Your objective:
Set down each line of the material that follows exactly, and leave its pictures out.

━━━━━━━━━━━━━━━━━━━━━━━━━━━━━━

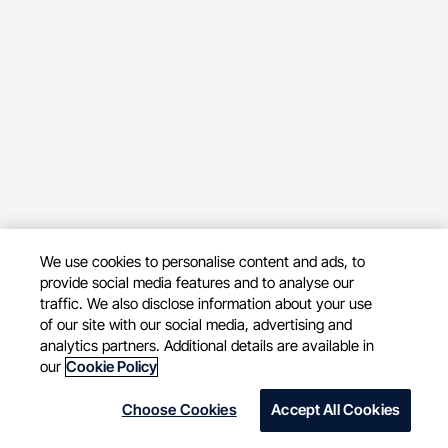
We use cookies to personalise content and ads, to
provide social media features and to analyse our
traffic. We also disclose information about your use
of our site with our social media, advertising and
analytics partners. Additional details are available in
our
Cookie Policy
Choose Cookies
Accept All Cookies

━━━━━━━━━━━━━━━━━━━━━━━━━━━━━━

Finished exercise:
We use cookies to personalise content and ads, to
provide social media features and to analyse our
traffic. We also disclose information about your use
of our site with our social media, advertising and
analytics partners. Additional details are available in
our
Cookie Policy
Choose Cookies
Accept All Cookies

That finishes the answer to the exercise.